Jewish alleged cooperation 
Another one of the most controversial points raised by Arendt in her book is her criticism concerning the alleged role of Jewish authorities in the Holocaust. In her writings, Arendt expressed her objections to the prosecution’s refusal to address the cooperation of the leaders of the Judenräte (the Jewish councils) with the Nazis. In the book, Arendt asserts that Jewish organizations and leaderships in Europe collaborated with the Nazis and were directly responsible for the numbers of Jewish victims reaching the dimensions they did:

Reception 
Eichmann in Jerusalem upon publication and in the years following was controversial. Arendt has long been accused of "blaming the victim" in the book. She responded to the initial criticism in a postscript to the book:

Stanley Milgram, who would conduct controversial experiments on obedience maintains that "Arendt became the object of considerable scorn, even calumny" because she highlighted Eichmann's "banality" and "normalcy", and accepted Eichmann's claim that he did not have evil intents or motives to commit such horrors; nor did he have a thought to the immorality and evil of his actions, or indeed, display, as the prosecution depicted, that he was a sadistic "monster".
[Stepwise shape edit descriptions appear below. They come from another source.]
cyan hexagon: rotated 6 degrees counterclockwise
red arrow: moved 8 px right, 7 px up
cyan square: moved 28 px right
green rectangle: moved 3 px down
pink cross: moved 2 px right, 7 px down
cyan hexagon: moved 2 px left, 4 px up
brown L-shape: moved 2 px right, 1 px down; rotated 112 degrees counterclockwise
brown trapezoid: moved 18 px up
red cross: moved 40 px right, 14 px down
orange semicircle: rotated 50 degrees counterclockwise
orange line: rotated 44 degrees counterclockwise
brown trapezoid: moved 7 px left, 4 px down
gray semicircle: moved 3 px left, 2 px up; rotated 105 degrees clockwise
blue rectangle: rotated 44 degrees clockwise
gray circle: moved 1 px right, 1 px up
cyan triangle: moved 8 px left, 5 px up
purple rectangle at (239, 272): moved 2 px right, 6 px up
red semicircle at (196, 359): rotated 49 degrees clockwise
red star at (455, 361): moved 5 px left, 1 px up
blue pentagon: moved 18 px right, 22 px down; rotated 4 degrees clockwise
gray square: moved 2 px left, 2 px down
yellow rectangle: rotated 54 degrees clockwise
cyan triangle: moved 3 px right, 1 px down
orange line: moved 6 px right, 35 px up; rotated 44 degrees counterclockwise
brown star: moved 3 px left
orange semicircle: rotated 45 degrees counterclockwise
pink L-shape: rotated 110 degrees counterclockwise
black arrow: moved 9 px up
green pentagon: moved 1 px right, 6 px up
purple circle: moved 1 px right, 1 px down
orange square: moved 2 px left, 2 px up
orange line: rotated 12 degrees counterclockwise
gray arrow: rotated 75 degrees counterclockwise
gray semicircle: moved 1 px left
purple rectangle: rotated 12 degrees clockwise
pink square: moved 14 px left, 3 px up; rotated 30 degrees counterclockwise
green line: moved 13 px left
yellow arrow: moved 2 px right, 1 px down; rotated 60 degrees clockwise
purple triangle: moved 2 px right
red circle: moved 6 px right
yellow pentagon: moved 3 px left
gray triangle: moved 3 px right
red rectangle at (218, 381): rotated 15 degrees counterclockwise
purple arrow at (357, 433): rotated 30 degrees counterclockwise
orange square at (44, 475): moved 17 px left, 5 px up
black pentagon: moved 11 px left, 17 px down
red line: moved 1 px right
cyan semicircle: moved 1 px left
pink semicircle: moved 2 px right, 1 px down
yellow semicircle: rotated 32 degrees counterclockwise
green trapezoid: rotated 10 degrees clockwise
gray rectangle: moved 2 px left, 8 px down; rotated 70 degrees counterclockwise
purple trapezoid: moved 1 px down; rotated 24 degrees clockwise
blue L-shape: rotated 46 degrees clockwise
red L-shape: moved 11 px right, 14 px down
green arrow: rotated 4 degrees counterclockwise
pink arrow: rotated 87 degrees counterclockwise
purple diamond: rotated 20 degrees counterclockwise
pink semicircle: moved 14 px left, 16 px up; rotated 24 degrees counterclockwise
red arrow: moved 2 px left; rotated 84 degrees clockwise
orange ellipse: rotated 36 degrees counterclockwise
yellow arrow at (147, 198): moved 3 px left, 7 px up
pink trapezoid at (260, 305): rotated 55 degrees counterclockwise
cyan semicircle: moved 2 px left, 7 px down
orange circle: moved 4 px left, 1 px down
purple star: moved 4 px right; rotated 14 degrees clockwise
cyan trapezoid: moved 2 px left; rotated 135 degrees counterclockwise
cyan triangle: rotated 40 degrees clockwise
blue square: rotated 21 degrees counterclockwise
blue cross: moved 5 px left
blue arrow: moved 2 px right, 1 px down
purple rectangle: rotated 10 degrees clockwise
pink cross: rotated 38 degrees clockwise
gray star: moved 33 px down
Jacob Robinson published And the Crooked Shall be Made Straight, the first full-length rebuttal of her book. Robinson presented himself as an expert in international law, not saying that he was an assistant to the prosecutor in the case.

In his 2006 book, Becoming Eichmann: Rethinking the Life, Crimes and Trial of a "Desk Murderer", Holocaust researcher David Cesarani questioned Arendt's portrait of Eichmann on several grounds. According to his findings, Arendt attended only part of the trial, witnessing Eichmann's testimony for "at most four days" and basing her writings mostly on recordings and the trial transcript. Cesarani feels that this may have skewed her opinion of him, since it was in the parts of the trial that she missed that the more forceful aspects of his character appeared. Cesarani also suggested that Eichmann was in fact highly anti-Semitic and that these feelings were important motivators of his actions. Thus, he alleges that Arendt's claims that his motives were "banal" and non-ideological and that he had abdicated his autonomy of choice by obeying Hitler's orders without question may stand on weak foundations. This is a recurrent criticism of Arendt, though nowhere in her work does Arendt deny that Eichmann was an anti-Semite, and she also did not claim that Eichmann was "simply" following orders, but rather had internalized the rationalities of the Nazi regime.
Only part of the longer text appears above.